In addition to Foreign Trade Policy (FTP) that was earlier introduced to boost the exports of goods and services and to increase employment generation in the country, the central government on Tuesday extended support to exporters to help deal with implementation burden of the new Goods & Services Tax (GST) regime. Concerned over the delays in refunds under the GST, the government today rolled out e-wallet plan for exporters under GST from April 1. The exporters will avail refunds after correct returns are filed. The government has disbursed Rs 451 crore in refunds for exporters and issued GST notifications to address working capital concerns of exporters. The mid-term review of the much-awaited policy was released at an event attended by Union Minister of Commerce & Industry Suresh Prabhu, along with top officials including the directorate general of foreign trade Atul Chaturvedi, commerce secretary Rita Teaotia and revenue secretary Hasmukh Adhia. Director General of Foreign Trade said that the focus is going to be on ease of trading. Aiming to nearly double India’s exports of goods and services to $900 billion by 2020, the government had announced several incentives in the five-year Foreign Trade Policy for exporters and units in the Special Economic Zones in April 2015.

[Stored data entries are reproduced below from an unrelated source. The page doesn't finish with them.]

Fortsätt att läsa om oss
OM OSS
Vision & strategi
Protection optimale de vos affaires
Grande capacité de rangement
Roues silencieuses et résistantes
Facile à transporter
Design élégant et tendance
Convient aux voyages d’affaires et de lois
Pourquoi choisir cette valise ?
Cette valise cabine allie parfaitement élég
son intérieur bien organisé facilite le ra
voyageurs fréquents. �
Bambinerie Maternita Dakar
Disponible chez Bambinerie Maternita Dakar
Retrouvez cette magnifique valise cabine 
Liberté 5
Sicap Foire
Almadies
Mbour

Exporters have been voicing concerns about challenges on account of implementation of the goods and services tax (GST), even suggesting that they be kept out of the ambit of the new indirect tax regime and the drawback refund be expedited as it was blocking their working capital. The mid-term review was earlier supposed to be released before 1 July, in line with the introduction of GST. However, it was put off as the government wanted to factor in the feedback from exporters based on their experience with GST. Exports entered the negative terrain after over a year, contracting 1.12% in October, primarily due to liquidity problem being faced by exporters following roll-out of GST.
The five-year FTP was announced on 1 April 2015 and set an ambitious target of India’s goods and services exports reaching $900 billion by 2020. It also aimed at increasing India’s share of world exports to 3.5%, from 2%. The Commerce & Industry Ministry recently enhanced the rates of incentives under the Merchandise Export from India Scheme (MEIS) for garments and made-ups to 4% from 2% till June 2018 to help exporters struggling under the implementation burden of the new Goods & Services Tax (GST) regime.